Sweet Baby James Scores on Spectacle

I very much enjoyed Friday’s low key Spectacle visit with James Taylor. The man’s voice is still smooth as silk and his stories were smart and genuine. He seemed to bring out the best in host Elvis Costello, too, both in the duets and in the questions which were thoughtful and original.

Costello brought Taylor back to his first big pop star moment, the 1971 Lincoln Folk Festival, where the North Carolina-native was top of the bill with The Byrds, Dion and many others. “It was an amazing afternoon of great music,” said Costello, who was there in that audience.
Soft-spoken Taylor said he felt his intimate sound being blown up that day. Instant fame was a jarring transition for him as well as a lot of other young music acts who broke big at the end of the ’60s. “You can say that it killed some people,” said Taylor, who, prodded by Costello, singled out Jimmy Hendrix, Janis Joplin and former Rolling Stone Brian Jones.
“The transition of becoming the product, of being at the centre of the popular culture, that’s a big deal, a shock,” he said.
Taylor, who has spoken publicly about his struggle with drug addiction, also allowed later that the rock and roll lifestyle nearly took his own life. “By all rights I really shouldn’t be here at all–about five times,” he said. “Just stupid mistakes.” It was all very intimate and interesting.
Ratings for this CTV music series continue to stick around the 600,000 mark, with BBM Canada counting 576,000 on their “commercial” overnight estimates. This Friday: Costello sits while series exec producer Elton John quizzes Costello’s misses, Diana Krall.

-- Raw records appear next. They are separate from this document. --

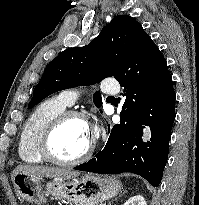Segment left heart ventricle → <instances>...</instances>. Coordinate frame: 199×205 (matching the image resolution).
Segmentation results:
<instances>
[{
    "label": "left heart ventricle",
    "instance_id": "1",
    "mask_svg": "<svg viewBox=\"0 0 199 205\" xmlns=\"http://www.w3.org/2000/svg\"><path fill=\"white\" fill-rule=\"evenodd\" d=\"M91 139V131L86 123L72 118L56 130L52 140L53 151L60 158L71 159L80 155Z\"/></svg>",
    "mask_w": 199,
    "mask_h": 205
}]
</instances>
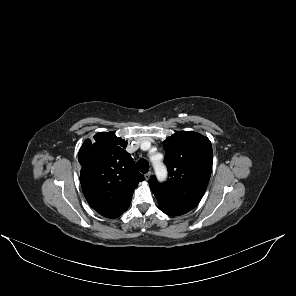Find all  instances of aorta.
I'll use <instances>...</instances> for the list:
<instances>
[{
  "instance_id": "obj_1",
  "label": "aorta",
  "mask_w": 296,
  "mask_h": 296,
  "mask_svg": "<svg viewBox=\"0 0 296 296\" xmlns=\"http://www.w3.org/2000/svg\"><path fill=\"white\" fill-rule=\"evenodd\" d=\"M153 164H154V169H155L158 177L160 179H164L166 177V169H165L164 165L161 162L154 161V160H153Z\"/></svg>"
}]
</instances>
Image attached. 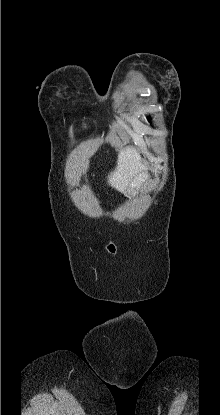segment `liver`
Segmentation results:
<instances>
[{
    "label": "liver",
    "mask_w": 220,
    "mask_h": 415,
    "mask_svg": "<svg viewBox=\"0 0 220 415\" xmlns=\"http://www.w3.org/2000/svg\"><path fill=\"white\" fill-rule=\"evenodd\" d=\"M143 168L141 157L136 149L127 147L118 154L117 166L108 175V183L120 192L134 181Z\"/></svg>",
    "instance_id": "liver-1"
}]
</instances>
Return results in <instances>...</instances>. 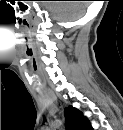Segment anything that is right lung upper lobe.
I'll return each mask as SVG.
<instances>
[{
    "label": "right lung upper lobe",
    "mask_w": 123,
    "mask_h": 130,
    "mask_svg": "<svg viewBox=\"0 0 123 130\" xmlns=\"http://www.w3.org/2000/svg\"><path fill=\"white\" fill-rule=\"evenodd\" d=\"M66 128L68 130H91V125L86 117L82 113L72 107L65 108Z\"/></svg>",
    "instance_id": "1"
}]
</instances>
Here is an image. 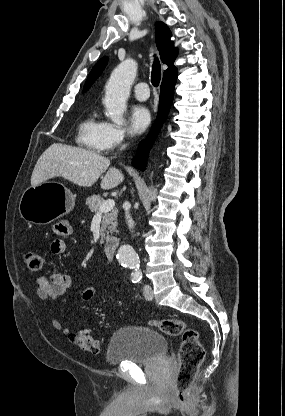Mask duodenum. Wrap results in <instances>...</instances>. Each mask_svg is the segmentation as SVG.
<instances>
[{
    "mask_svg": "<svg viewBox=\"0 0 285 416\" xmlns=\"http://www.w3.org/2000/svg\"><path fill=\"white\" fill-rule=\"evenodd\" d=\"M119 246L118 238H110L103 244V253L105 257L109 260H112L115 257L117 248Z\"/></svg>",
    "mask_w": 285,
    "mask_h": 416,
    "instance_id": "duodenum-1",
    "label": "duodenum"
}]
</instances>
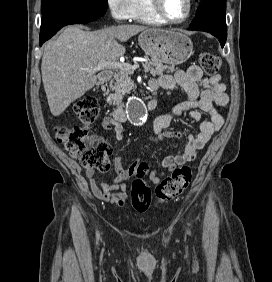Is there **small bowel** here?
<instances>
[{"instance_id": "c3829d8e", "label": "small bowel", "mask_w": 272, "mask_h": 282, "mask_svg": "<svg viewBox=\"0 0 272 282\" xmlns=\"http://www.w3.org/2000/svg\"><path fill=\"white\" fill-rule=\"evenodd\" d=\"M158 89L175 90L180 89L187 100L175 106L171 112L159 116L154 125V134L149 137L152 142L158 143L165 139H175L178 133L169 130L173 120L188 113L195 122H200L197 136H188V143L184 151L176 156H168L161 162V166L168 170H174L194 159L199 150L203 149L215 131L223 125V118L218 113L217 107L225 106L229 96L226 85L221 82L219 75L205 77L200 67L190 66L186 71L179 70L173 76H162L157 79ZM202 112L210 116V121H201ZM104 130L113 129L115 138L122 140L124 137L123 125L112 117L104 119L102 123ZM114 168L116 177L110 182H98L94 179L95 171L86 169L85 175L90 182L94 195L119 207H124L127 194V180L132 175V168H147V164L136 158L130 168L121 163L120 157H115ZM161 174L156 171L149 173L152 183L161 182Z\"/></svg>"}]
</instances>
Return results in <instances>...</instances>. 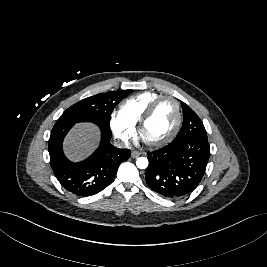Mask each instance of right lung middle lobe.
I'll use <instances>...</instances> for the list:
<instances>
[{
  "label": "right lung middle lobe",
  "instance_id": "obj_1",
  "mask_svg": "<svg viewBox=\"0 0 267 267\" xmlns=\"http://www.w3.org/2000/svg\"><path fill=\"white\" fill-rule=\"evenodd\" d=\"M132 92L133 90L111 91L85 98L69 107L55 125L94 122L109 126L113 109Z\"/></svg>",
  "mask_w": 267,
  "mask_h": 267
}]
</instances>
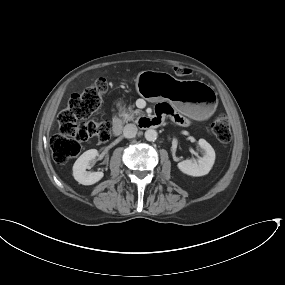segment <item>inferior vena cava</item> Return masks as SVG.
<instances>
[{
    "instance_id": "obj_1",
    "label": "inferior vena cava",
    "mask_w": 285,
    "mask_h": 285,
    "mask_svg": "<svg viewBox=\"0 0 285 285\" xmlns=\"http://www.w3.org/2000/svg\"><path fill=\"white\" fill-rule=\"evenodd\" d=\"M137 126L135 124H127L123 129V134L126 138H133L137 134Z\"/></svg>"
}]
</instances>
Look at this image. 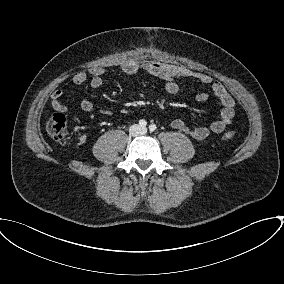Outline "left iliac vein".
<instances>
[{
	"label": "left iliac vein",
	"mask_w": 284,
	"mask_h": 284,
	"mask_svg": "<svg viewBox=\"0 0 284 284\" xmlns=\"http://www.w3.org/2000/svg\"><path fill=\"white\" fill-rule=\"evenodd\" d=\"M142 131H143V132H146V128H142Z\"/></svg>",
	"instance_id": "4c4485c4"
}]
</instances>
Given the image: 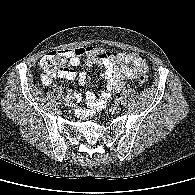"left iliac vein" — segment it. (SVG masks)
<instances>
[{
  "instance_id": "1",
  "label": "left iliac vein",
  "mask_w": 195,
  "mask_h": 195,
  "mask_svg": "<svg viewBox=\"0 0 195 195\" xmlns=\"http://www.w3.org/2000/svg\"><path fill=\"white\" fill-rule=\"evenodd\" d=\"M121 110V105L119 103H115L111 106V111L117 113Z\"/></svg>"
}]
</instances>
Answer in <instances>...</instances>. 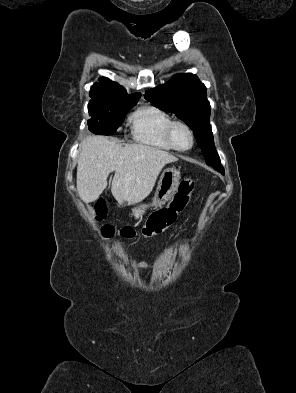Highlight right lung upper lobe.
Returning a JSON list of instances; mask_svg holds the SVG:
<instances>
[{"label":"right lung upper lobe","mask_w":296,"mask_h":393,"mask_svg":"<svg viewBox=\"0 0 296 393\" xmlns=\"http://www.w3.org/2000/svg\"><path fill=\"white\" fill-rule=\"evenodd\" d=\"M141 94L128 95L126 90L108 78H100L90 90V103L112 100L138 101Z\"/></svg>","instance_id":"right-lung-upper-lobe-1"}]
</instances>
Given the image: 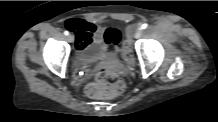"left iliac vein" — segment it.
<instances>
[{
    "instance_id": "obj_1",
    "label": "left iliac vein",
    "mask_w": 218,
    "mask_h": 122,
    "mask_svg": "<svg viewBox=\"0 0 218 122\" xmlns=\"http://www.w3.org/2000/svg\"><path fill=\"white\" fill-rule=\"evenodd\" d=\"M142 35H143V31H142V29L140 28V29H138V30L136 31V33H135V38L139 39V38L142 37Z\"/></svg>"
}]
</instances>
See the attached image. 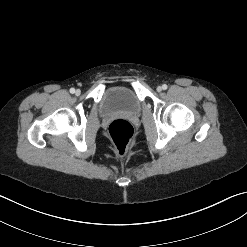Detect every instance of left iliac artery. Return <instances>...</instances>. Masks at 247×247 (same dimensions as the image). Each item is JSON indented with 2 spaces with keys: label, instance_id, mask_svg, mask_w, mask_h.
<instances>
[{
  "label": "left iliac artery",
  "instance_id": "left-iliac-artery-1",
  "mask_svg": "<svg viewBox=\"0 0 247 247\" xmlns=\"http://www.w3.org/2000/svg\"><path fill=\"white\" fill-rule=\"evenodd\" d=\"M167 88H168V86H167L166 84H163V85H162V89H163V90H166Z\"/></svg>",
  "mask_w": 247,
  "mask_h": 247
}]
</instances>
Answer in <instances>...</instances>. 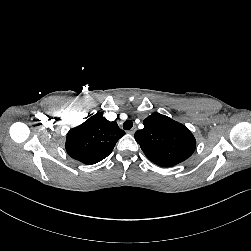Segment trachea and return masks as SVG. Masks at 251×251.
Listing matches in <instances>:
<instances>
[{
  "mask_svg": "<svg viewBox=\"0 0 251 251\" xmlns=\"http://www.w3.org/2000/svg\"><path fill=\"white\" fill-rule=\"evenodd\" d=\"M133 127V122L131 120H127L123 123V128L125 130H130Z\"/></svg>",
  "mask_w": 251,
  "mask_h": 251,
  "instance_id": "obj_1",
  "label": "trachea"
}]
</instances>
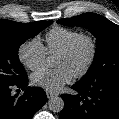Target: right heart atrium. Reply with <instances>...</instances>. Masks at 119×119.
<instances>
[{"mask_svg": "<svg viewBox=\"0 0 119 119\" xmlns=\"http://www.w3.org/2000/svg\"><path fill=\"white\" fill-rule=\"evenodd\" d=\"M46 57L47 50L38 37L24 41L18 48L19 61L32 71L42 68Z\"/></svg>", "mask_w": 119, "mask_h": 119, "instance_id": "d8ad5b80", "label": "right heart atrium"}]
</instances>
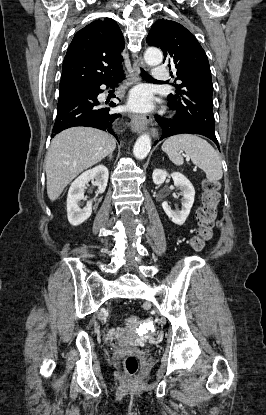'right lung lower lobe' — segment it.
I'll return each instance as SVG.
<instances>
[{
    "mask_svg": "<svg viewBox=\"0 0 266 415\" xmlns=\"http://www.w3.org/2000/svg\"><path fill=\"white\" fill-rule=\"evenodd\" d=\"M123 78L124 75L121 73L110 80L60 93L52 137L70 127L88 126L107 131L118 139L113 126L115 120L121 115L113 113L108 107L101 106L97 96L103 92L100 89L102 84L113 87ZM109 105L116 106L114 102H110Z\"/></svg>",
    "mask_w": 266,
    "mask_h": 415,
    "instance_id": "1",
    "label": "right lung lower lobe"
}]
</instances>
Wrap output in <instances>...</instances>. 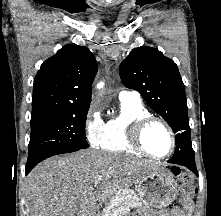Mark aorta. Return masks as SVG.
Returning <instances> with one entry per match:
<instances>
[{
	"instance_id": "762f6f07",
	"label": "aorta",
	"mask_w": 221,
	"mask_h": 216,
	"mask_svg": "<svg viewBox=\"0 0 221 216\" xmlns=\"http://www.w3.org/2000/svg\"><path fill=\"white\" fill-rule=\"evenodd\" d=\"M103 87V83H99L98 85H97V88H102Z\"/></svg>"
}]
</instances>
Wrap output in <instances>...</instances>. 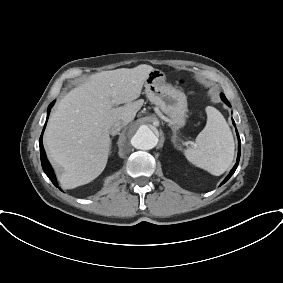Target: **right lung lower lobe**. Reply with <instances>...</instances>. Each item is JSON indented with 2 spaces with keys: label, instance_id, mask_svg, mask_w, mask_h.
<instances>
[{
  "label": "right lung lower lobe",
  "instance_id": "98d812e1",
  "mask_svg": "<svg viewBox=\"0 0 283 283\" xmlns=\"http://www.w3.org/2000/svg\"><path fill=\"white\" fill-rule=\"evenodd\" d=\"M54 104V101L49 105L48 107V114L50 112V109L51 107L53 106ZM47 123V122H46ZM46 123L44 125V128H43V131L46 127ZM43 131H42V134H43ZM39 146H40V156H41V164H42V168L44 170V172L46 173V175L48 176V178L52 181V183L56 186H57V182H56V178H55V175H54V172L46 158V154H45V151H44V148H43V144H42V135L39 139Z\"/></svg>",
  "mask_w": 283,
  "mask_h": 283
}]
</instances>
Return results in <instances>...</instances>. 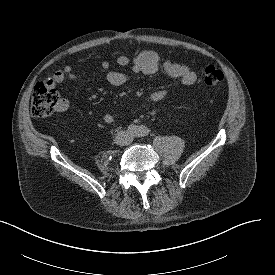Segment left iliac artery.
I'll return each mask as SVG.
<instances>
[{"label": "left iliac artery", "instance_id": "44dca946", "mask_svg": "<svg viewBox=\"0 0 275 275\" xmlns=\"http://www.w3.org/2000/svg\"><path fill=\"white\" fill-rule=\"evenodd\" d=\"M149 132H150V130H149L146 126H143V125H142V126H139V127H138L137 135H138L139 137H143V136L148 135Z\"/></svg>", "mask_w": 275, "mask_h": 275}]
</instances>
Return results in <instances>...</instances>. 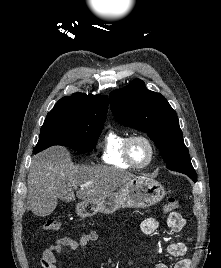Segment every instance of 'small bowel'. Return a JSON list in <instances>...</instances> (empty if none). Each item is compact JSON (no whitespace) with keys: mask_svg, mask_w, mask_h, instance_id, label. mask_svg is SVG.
Masks as SVG:
<instances>
[{"mask_svg":"<svg viewBox=\"0 0 221 268\" xmlns=\"http://www.w3.org/2000/svg\"><path fill=\"white\" fill-rule=\"evenodd\" d=\"M185 225L184 218L178 213L169 214L166 226L172 232H179ZM159 222L152 217L146 218L141 222L140 228L144 234H153L157 231ZM98 239V234L91 231L81 235L78 239L72 237H61L55 241L50 247L46 248L41 256V265L43 268H57V255L60 254L64 248L76 250L85 247L88 244L95 242ZM166 251L169 256L179 258L184 256L188 251V245L184 241L171 242L167 245ZM190 260L181 259L173 266V268H189ZM155 268H169L165 263H158Z\"/></svg>","mask_w":221,"mask_h":268,"instance_id":"obj_1","label":"small bowel"}]
</instances>
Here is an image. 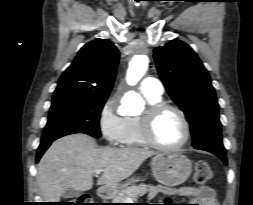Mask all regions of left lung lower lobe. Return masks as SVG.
<instances>
[{
    "mask_svg": "<svg viewBox=\"0 0 253 205\" xmlns=\"http://www.w3.org/2000/svg\"><path fill=\"white\" fill-rule=\"evenodd\" d=\"M211 153L214 154V155H216L217 157H219V158L223 161V163H224L225 165H227L226 155H224V154H219V153H217V152H211Z\"/></svg>",
    "mask_w": 253,
    "mask_h": 205,
    "instance_id": "obj_1",
    "label": "left lung lower lobe"
}]
</instances>
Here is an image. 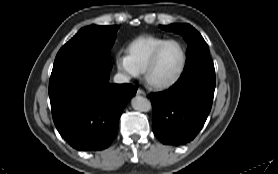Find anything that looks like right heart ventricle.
I'll return each mask as SVG.
<instances>
[{
  "instance_id": "e07e8e85",
  "label": "right heart ventricle",
  "mask_w": 278,
  "mask_h": 174,
  "mask_svg": "<svg viewBox=\"0 0 278 174\" xmlns=\"http://www.w3.org/2000/svg\"><path fill=\"white\" fill-rule=\"evenodd\" d=\"M164 41L165 39L158 37L141 36L128 46V57L139 73L144 72L151 54Z\"/></svg>"
}]
</instances>
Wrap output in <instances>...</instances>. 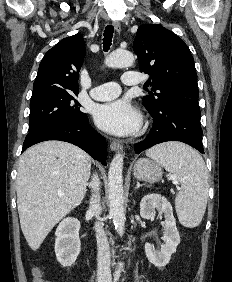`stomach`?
Segmentation results:
<instances>
[{
  "label": "stomach",
  "mask_w": 232,
  "mask_h": 282,
  "mask_svg": "<svg viewBox=\"0 0 232 282\" xmlns=\"http://www.w3.org/2000/svg\"><path fill=\"white\" fill-rule=\"evenodd\" d=\"M134 177L138 180L154 183L162 176V169L158 163L149 159L138 160L133 167Z\"/></svg>",
  "instance_id": "obj_1"
}]
</instances>
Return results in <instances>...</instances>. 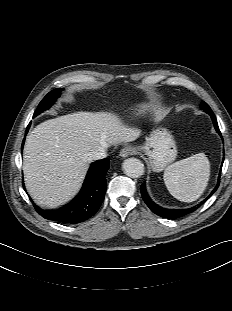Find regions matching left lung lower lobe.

In other weekend numbers, some scheduling oddities ensured that the NHL playoffs seem to be playing to ever smaller rooms. CBC Saturday saw an early game draw 542,000 and a late game pull another 551,000; a 7 p.m. movie pulled a meager 176,000. TSN took advantage Saturday night scoring 882,000 for a game at Hockey Night in Canada’s normal 7 p.m. hour.
Other weekend numbers: Friday’s Flashpoint continues to perform very well in Canada, drawing an estimated 1,277,000 “commercial” viewers. CTV’s big Sunday imports rolled to victory with big commercial tallys for The Amazing Race (2,178,000) Desperate Housewives (1,615,000) and The Mentalist (1,288,000). New TV ‘toons Bob & Doug (265,000) and Sit Down, Shut Up (401,000) are so far not catching fire on Global’s night of animated comedies.